Özen, sonradan öğrendiği kadarıyla kendilerine ateş edenler arasında, er Kurtuluş Kaya'nın bulunduğunu belirterek, şunları söyledi:
"Halka ateş etmekten pişman olmuş ve geri dönmüş, sanıklar da bunun üzerine onu öldürmüş. Eğer bu doğruysa Kurtuluş Kaya beni vuran kişiyse ben o ere hakkımı helal ediyorum. Ama gerçeği saklayan, memleketi bu hale koyan tüm sanıklardan şikayetçiyim. Bizim elimizde değil taş ve silah, çakıl taşı dahi yoktu."
"O kadar büyük bayrağı görmemek için kansız olmak lazım"
Müştekilerden Gazi İlyas Abuşoğlu ise ifadesinde, "Köprüye çıktığımızda büyük bir bayrak taşıyorduk. Bayrağı taşıyanlara ateş ettiler. Bayrağı delik deşik ettiler." dedi.
Sanıklardan biri ifadesini tamamlayan Abuşoğlu'na, "Bayrağı görmemiş olabilir miyiz?" diye sordu.

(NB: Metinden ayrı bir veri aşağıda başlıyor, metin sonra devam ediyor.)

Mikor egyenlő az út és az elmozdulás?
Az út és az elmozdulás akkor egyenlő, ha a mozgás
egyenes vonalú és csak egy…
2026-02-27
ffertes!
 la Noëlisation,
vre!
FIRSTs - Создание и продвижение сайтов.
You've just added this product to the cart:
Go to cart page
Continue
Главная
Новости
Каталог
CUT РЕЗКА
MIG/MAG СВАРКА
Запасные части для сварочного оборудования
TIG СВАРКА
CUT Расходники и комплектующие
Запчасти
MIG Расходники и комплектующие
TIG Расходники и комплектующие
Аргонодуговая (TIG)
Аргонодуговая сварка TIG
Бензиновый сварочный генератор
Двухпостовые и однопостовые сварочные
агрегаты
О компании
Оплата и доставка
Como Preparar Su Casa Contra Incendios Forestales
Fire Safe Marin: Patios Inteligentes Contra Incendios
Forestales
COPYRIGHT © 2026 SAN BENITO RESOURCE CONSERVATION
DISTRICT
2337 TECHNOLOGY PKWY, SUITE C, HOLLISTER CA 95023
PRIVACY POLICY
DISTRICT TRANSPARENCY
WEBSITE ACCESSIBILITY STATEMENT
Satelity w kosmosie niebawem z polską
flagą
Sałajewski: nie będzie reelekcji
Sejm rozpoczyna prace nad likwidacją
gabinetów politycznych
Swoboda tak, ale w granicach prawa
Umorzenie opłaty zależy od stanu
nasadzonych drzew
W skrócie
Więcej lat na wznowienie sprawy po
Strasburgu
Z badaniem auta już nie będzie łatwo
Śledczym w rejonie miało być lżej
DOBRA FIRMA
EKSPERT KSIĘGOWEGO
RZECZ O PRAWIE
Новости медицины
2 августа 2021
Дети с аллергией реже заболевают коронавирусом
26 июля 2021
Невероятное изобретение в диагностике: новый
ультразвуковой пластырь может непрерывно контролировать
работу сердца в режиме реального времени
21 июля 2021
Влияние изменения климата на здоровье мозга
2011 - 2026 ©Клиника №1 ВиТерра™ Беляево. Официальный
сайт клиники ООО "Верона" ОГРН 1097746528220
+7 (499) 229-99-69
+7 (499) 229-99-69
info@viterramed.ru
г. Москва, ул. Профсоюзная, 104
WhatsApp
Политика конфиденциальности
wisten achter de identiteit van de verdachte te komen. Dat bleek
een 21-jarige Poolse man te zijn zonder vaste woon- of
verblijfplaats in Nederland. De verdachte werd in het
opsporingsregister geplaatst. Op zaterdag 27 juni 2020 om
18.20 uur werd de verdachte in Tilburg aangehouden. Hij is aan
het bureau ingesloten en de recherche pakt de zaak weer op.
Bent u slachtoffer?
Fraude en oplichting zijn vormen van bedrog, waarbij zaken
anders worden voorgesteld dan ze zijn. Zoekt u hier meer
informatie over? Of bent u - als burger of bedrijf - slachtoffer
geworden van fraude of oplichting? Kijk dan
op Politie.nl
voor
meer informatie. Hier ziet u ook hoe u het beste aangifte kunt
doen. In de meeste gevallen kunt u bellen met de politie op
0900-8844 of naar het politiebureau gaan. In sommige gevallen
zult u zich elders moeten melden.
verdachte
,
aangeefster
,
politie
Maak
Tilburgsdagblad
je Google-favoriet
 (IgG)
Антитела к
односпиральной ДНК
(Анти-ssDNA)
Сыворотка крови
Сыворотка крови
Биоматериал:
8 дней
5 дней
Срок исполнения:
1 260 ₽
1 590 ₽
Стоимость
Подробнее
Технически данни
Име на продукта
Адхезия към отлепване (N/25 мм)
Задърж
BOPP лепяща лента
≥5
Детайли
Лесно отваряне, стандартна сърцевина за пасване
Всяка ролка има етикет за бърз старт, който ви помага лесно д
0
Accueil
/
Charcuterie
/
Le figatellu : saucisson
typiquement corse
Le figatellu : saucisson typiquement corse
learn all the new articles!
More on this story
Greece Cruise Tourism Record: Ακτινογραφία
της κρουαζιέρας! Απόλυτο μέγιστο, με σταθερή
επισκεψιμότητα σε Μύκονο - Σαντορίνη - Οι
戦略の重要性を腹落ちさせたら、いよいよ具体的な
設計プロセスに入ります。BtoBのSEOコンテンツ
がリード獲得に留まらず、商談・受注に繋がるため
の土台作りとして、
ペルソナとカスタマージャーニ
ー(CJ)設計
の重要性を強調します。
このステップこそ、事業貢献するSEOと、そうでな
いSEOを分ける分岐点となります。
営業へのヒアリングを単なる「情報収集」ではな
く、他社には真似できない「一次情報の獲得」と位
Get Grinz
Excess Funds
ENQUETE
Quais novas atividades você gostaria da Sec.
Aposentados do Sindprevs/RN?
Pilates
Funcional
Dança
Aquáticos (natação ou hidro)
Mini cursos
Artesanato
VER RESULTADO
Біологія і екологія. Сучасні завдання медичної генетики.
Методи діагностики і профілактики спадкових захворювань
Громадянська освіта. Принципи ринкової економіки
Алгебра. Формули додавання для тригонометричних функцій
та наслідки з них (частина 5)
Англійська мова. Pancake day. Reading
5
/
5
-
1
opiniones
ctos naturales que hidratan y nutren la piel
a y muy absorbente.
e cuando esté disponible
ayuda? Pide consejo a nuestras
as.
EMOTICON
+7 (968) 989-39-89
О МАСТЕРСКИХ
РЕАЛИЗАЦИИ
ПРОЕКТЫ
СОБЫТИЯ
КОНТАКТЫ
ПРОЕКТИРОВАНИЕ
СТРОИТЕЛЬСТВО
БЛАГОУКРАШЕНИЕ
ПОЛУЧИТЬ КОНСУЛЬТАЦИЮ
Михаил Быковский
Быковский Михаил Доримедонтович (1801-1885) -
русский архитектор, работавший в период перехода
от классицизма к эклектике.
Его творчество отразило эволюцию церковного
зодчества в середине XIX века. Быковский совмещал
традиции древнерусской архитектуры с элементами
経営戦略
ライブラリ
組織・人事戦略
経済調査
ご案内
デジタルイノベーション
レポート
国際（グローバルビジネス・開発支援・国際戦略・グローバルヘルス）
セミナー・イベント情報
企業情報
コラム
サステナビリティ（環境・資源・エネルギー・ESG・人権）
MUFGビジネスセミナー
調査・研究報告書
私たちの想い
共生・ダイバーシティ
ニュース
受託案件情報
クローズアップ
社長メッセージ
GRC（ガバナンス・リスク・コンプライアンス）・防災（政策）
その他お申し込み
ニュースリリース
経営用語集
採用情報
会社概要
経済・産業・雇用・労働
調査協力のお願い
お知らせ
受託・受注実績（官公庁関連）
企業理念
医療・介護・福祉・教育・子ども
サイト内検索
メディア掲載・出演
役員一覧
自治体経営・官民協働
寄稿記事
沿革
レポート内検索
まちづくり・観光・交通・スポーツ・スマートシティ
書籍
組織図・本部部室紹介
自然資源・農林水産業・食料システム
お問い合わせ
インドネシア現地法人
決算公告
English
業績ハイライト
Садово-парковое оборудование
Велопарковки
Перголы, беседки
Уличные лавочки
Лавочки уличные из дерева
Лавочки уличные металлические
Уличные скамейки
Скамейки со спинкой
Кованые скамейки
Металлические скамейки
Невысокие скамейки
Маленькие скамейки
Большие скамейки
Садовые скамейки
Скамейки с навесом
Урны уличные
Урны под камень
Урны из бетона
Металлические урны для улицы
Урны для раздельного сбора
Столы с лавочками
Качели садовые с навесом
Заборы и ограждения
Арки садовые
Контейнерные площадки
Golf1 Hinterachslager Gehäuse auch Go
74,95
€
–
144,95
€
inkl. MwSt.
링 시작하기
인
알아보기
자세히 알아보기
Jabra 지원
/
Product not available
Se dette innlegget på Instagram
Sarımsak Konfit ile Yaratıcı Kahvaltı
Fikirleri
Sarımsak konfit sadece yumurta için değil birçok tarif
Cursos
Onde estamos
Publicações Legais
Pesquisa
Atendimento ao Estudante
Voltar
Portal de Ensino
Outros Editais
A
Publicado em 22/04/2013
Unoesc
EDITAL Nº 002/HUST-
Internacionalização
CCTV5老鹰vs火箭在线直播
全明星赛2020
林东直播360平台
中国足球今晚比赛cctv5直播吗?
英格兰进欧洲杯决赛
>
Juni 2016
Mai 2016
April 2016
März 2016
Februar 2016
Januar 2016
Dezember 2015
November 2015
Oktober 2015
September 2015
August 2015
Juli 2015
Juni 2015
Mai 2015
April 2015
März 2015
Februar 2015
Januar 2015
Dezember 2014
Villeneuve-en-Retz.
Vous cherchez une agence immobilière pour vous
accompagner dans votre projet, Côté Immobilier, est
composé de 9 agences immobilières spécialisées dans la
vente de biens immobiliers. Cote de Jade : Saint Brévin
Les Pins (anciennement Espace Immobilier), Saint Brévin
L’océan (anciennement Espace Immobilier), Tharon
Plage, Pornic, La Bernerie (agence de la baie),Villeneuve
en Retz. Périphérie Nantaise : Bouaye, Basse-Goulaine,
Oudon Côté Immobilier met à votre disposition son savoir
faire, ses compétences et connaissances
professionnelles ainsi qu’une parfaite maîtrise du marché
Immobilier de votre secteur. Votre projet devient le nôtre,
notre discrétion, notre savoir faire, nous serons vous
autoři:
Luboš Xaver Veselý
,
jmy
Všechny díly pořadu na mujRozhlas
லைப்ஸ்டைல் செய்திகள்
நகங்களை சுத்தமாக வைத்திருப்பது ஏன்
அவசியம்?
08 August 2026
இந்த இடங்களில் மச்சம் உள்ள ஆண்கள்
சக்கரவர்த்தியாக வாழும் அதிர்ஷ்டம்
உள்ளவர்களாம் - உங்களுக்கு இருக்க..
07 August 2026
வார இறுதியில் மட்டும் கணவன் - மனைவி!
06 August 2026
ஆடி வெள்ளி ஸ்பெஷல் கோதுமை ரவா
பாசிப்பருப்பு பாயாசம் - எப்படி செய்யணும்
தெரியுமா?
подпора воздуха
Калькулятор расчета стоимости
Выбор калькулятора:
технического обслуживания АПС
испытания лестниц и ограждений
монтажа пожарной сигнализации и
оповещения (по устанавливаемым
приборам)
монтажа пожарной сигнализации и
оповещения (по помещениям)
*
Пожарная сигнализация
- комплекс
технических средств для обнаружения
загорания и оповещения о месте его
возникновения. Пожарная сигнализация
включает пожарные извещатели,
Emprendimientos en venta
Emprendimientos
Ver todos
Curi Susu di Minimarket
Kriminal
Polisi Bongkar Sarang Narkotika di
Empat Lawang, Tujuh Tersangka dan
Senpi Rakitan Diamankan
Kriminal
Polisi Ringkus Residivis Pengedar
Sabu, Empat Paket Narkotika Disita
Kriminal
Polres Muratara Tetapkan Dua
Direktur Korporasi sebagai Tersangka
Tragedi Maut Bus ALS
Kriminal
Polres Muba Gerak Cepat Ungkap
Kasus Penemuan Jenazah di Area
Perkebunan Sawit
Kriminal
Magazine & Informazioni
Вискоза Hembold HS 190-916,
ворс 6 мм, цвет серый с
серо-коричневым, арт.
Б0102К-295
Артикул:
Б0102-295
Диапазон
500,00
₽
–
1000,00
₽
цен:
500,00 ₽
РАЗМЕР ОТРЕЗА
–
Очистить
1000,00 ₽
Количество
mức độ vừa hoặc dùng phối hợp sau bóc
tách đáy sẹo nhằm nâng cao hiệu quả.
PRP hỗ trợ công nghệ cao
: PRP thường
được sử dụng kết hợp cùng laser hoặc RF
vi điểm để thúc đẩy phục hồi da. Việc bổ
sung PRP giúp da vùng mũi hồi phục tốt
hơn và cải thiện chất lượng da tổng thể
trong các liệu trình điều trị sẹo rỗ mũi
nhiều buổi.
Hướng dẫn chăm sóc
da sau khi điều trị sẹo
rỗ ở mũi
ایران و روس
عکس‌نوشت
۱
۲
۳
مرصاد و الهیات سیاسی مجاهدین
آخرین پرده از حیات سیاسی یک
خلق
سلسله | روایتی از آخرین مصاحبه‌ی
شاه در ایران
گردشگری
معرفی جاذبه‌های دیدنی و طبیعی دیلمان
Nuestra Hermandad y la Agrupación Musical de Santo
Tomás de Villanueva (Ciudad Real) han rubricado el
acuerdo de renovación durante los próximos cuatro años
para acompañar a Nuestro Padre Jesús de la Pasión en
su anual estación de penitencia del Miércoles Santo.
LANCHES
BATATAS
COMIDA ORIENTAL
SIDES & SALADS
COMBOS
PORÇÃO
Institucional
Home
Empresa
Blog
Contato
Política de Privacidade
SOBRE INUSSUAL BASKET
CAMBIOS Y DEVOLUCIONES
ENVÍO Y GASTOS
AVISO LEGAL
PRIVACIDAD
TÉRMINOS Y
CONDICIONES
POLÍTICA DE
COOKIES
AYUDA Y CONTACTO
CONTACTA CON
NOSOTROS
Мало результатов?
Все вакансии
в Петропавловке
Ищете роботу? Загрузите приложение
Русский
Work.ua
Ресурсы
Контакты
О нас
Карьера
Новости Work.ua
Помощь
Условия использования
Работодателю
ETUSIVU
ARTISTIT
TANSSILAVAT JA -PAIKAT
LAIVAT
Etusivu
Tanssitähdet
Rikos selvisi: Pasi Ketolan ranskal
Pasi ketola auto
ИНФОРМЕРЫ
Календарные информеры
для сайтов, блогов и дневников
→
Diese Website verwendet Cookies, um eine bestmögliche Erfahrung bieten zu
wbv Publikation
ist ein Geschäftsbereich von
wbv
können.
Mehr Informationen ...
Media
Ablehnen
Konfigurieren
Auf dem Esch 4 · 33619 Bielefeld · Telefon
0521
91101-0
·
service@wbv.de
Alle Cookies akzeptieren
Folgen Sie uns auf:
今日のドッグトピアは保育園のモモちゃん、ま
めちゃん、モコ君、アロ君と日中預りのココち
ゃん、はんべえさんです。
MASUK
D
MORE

Bunun üzerine Abuşoğlu, "O kadar büyük bayrağı görmemek için kansız olmak lazım." yanıtını verdi.
Abuşoğlu, sanık avukatlardan birinin, "Askerler karşıdan mı ateş ediyordu dediniz ama sırtınızdan vurulduğunuzu söylediniz? Nereden ateş ediliyordu?" sorusuna, "Çünkü askerler bayrağa ateş etmiş, bayrağı delik deşik etmişlerdi. Bayrak yere düşmesin diye eğildim, o sırada sırtımdan vuruldum." dedi.
424 müşteki yer alıyor
Darbe girişiminin ardından "15 Temmuz Şehitler Köprüsü" olarak adı değiştirilen Boğaziçi Köprüsü'nde, darbecilerin açtıkları ateş sonrası ikisi polis memuru ile aralarında reklamcı Erol Olçok ve oğlu Abdullah Tayyip Olçok'un da olduğu 34 kişi şehit olmuştu. Davada 424 kişi müşteki olarak yer alıyor.